After you clone this repository you need to build the image with the docker command like this:
# cd docker-bigbluebutton
# docker build -t bbb_0.81 .
How to launch the container
This docker command will launch a new BigBlueButton container:
# docker run -d –name bbb bbb_0.81
You can attach to the container while it starts and wait for it to finish, then take the IP address from the end of the output. To attach to the container run the following docker command:
# docker attach –sig-proxy=false bbb
How to access the container
For now it’s only possible to access the BigBlueButton container using the private IP address docker has assigned to it. after you attach to the container you will see an output like the following one telling you the IP address:
Use this IP address to locally access your
Access that address from your browser and you will get to the demo page like this one:
NOTE: If you try to use the exposed ports, the bundled nginx server will show the default page instead of BigBlueButton’s demo page. I’m working on this.

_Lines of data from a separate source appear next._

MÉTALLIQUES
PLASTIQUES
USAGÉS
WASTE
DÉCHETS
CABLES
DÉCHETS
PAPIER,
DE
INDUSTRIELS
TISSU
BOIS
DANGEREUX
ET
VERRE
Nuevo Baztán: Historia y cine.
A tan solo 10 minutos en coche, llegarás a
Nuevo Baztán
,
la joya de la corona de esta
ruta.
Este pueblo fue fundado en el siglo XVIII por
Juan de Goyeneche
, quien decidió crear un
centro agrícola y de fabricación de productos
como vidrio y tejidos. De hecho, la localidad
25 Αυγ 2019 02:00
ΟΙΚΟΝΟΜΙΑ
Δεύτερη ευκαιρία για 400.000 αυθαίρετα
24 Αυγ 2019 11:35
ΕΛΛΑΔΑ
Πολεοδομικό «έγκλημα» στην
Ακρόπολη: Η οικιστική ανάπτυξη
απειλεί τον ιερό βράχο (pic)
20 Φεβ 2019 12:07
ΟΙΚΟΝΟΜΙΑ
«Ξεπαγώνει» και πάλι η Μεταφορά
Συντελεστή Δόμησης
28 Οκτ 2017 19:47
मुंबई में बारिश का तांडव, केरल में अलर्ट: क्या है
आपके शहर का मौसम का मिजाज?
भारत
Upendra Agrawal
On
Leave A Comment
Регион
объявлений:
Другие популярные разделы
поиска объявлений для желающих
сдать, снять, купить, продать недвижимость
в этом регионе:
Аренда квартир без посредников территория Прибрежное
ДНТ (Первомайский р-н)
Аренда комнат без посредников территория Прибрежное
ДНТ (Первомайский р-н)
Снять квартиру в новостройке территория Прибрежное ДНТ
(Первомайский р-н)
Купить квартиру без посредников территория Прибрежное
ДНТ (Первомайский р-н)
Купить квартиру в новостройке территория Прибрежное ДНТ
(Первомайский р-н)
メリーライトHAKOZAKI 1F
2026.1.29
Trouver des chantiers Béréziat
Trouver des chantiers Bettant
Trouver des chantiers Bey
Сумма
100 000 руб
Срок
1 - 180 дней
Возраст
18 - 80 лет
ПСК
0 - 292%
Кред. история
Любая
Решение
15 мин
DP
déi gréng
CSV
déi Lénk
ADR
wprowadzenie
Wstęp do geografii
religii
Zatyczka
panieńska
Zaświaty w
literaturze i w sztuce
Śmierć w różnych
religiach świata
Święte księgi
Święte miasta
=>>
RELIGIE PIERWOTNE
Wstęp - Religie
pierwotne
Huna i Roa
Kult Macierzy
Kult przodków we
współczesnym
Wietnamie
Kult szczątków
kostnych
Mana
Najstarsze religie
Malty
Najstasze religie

In a second part I will describe how to link this container to a WordPress container with the BigBlueButton plugin already installed and configured, and a MySQL container for the WordPress installation, stay tuned.
Go to Part2.
Installed latest docker on ubuntu14.04 server in AWS, was able to pull everything down successfully, but not sure how to get to "cd docker-bigbluebutton" directory from main os system prompt. When I cloned it all doenloaded, where is it?
thanks for getting this going.
I'm not sure I'm understanding what you are talking about. With docker you don't do a "checkout" like in git, when you run docker pull you are pulling a docker image from the Hub's remote repository into your docker local repository, and then start a container using that image like explained on the article. You don't interact directly with the images files, everything is done through the docker command as explained.